Eliminating research with monkeys does not end drug
testing on living creatures. It merely shifts the risk to patients — and to
children — by moving unknown safety dangers directly into human clinical
trials. No serious scientific panel supports this approach. On the contrary, a
2023 report by the National Academies of Sciences, Engineering, and
Medicine, which was commissioned by Congress, explicitly identified primate
research as essential national security infrastructure.
If the U.S. continues dismantling its monkey research
capacity, we will soon depend on foreign scientific systems — and foreign
political interests — to study and test treatments and medicines that Americans
need.
Compounding the problem, U.S. biomedical research is
already strained. After adjusting for inflation, National Institutes of Health
(NIH) budgets have been effectively flat for two decades. New policy changes at
the NIH have further reduced the number of funded grants, driving success rates
in some programs to the low single digits. The predictable result is a research
culture that avoids risk — precisely the opposite of what a competitive
biomedical strategy requires.
These vulnerabilities amplify one another:
underinvestment, regulatory stagnation, weakened workforce pipelines, and now
the dismantling of primate research. China is growing stronger in the places we
are weakening.
Reversing this decline will require clear-eyed policy
choices by federal leaders. First, Congress must view biomedical research as a
matter of national security and adopt multi-year, predictable funding for the
NIH, similar to the Department of Defense’s model. Second, the U.S. must expand
— not eliminate — primate research infrastructure, recognizing it as
indispensable for national security. Third, we must restore stability to the
scientific workforce by reducing training bottlenecks and investing earlier in
young investigators. With funding rates at historically low levels, it means
less capacity in labs to train students and fellows.
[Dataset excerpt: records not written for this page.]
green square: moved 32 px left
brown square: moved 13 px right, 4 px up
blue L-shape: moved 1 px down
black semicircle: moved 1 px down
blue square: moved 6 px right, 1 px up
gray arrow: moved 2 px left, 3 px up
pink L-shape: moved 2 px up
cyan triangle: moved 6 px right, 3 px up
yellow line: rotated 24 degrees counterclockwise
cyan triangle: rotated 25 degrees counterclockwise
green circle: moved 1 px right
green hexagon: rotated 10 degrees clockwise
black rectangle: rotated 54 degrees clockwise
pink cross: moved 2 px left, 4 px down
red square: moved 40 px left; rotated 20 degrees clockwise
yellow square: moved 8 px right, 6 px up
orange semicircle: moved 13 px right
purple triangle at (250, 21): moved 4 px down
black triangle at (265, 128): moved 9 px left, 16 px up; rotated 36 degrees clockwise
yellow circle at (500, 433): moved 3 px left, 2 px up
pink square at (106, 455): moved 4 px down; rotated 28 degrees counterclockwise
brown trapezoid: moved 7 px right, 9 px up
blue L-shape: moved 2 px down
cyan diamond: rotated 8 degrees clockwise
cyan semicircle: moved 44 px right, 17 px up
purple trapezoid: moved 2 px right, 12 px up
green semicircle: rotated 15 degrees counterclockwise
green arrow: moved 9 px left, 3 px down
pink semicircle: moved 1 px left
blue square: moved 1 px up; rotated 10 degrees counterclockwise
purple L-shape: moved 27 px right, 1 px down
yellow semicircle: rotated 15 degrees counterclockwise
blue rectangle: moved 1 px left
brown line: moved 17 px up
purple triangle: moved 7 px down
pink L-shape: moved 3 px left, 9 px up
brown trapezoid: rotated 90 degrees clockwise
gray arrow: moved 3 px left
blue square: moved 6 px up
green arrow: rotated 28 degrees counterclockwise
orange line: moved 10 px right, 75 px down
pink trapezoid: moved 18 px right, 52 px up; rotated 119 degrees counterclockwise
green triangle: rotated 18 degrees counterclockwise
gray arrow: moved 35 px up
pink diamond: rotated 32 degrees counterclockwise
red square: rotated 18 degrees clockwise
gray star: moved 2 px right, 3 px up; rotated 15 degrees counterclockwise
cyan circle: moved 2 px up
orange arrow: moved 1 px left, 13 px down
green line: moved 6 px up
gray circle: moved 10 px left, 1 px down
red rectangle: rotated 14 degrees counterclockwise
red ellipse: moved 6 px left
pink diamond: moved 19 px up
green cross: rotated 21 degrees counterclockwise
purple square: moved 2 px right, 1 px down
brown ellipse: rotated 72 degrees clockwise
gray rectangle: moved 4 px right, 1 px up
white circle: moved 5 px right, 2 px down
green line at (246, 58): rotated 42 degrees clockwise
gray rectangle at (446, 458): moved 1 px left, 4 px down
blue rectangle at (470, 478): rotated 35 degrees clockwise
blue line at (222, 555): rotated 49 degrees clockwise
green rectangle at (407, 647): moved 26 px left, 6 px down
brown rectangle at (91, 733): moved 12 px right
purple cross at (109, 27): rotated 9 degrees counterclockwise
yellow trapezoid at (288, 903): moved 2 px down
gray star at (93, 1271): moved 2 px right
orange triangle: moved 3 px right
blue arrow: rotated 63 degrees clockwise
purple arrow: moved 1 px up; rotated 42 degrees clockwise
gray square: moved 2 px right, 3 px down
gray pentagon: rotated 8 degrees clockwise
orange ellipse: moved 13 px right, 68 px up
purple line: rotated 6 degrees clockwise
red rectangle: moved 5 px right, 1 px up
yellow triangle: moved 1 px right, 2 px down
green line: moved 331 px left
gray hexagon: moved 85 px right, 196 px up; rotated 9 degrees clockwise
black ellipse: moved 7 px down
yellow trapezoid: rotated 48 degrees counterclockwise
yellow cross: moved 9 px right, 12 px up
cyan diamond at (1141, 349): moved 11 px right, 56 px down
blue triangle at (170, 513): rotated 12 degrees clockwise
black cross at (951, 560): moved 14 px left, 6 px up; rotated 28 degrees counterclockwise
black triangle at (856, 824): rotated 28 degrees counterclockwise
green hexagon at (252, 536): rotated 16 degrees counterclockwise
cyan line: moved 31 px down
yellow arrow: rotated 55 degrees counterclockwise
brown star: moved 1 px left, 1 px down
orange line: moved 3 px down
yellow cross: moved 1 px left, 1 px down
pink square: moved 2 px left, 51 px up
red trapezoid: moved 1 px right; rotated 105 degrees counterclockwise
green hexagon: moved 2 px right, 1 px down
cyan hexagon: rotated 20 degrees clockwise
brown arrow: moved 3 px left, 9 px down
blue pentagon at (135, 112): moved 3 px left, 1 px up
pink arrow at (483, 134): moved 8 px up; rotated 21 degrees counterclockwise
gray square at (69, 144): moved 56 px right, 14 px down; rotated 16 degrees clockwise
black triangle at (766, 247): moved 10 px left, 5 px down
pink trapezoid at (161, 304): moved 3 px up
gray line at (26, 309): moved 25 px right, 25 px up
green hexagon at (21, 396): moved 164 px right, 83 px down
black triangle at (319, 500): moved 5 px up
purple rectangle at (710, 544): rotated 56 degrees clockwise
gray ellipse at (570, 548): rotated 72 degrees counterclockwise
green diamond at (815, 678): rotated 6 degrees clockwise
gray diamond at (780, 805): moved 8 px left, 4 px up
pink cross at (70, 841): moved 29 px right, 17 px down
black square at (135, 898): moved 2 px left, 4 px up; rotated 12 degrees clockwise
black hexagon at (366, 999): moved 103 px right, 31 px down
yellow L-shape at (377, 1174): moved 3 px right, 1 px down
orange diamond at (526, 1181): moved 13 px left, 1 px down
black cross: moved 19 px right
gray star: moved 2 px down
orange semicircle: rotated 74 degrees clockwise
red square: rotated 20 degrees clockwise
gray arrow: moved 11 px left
Under the policies of
current federal leadership, we risk losing an entire generation of scientists
simply because there is not enough money or opportunity to train them.
And perhaps most importantly, federal leadership of our
biomedical system must be grounded in scientific reality, not ideology. The
stakes are too high for symbolic gestures or misinformed crusades.
America still holds many medical research advantages. We
have the world’s premier basic science system, unmatched biotech capacity, and
a culture of innovation that no other nation has replicated (yet). But these
strengths are not self-evident. They require continuous investment, strategic
coherence, and policies anchored in evidence.
If we allow ideologically driven policy to override
science — if we dismantle critical research infrastructure while our
competitors build theirs — the decline of American biomedical leadership will
not be an accident. It will be the result of federal policy choices, and the
consequences will be strategic, not symbolic.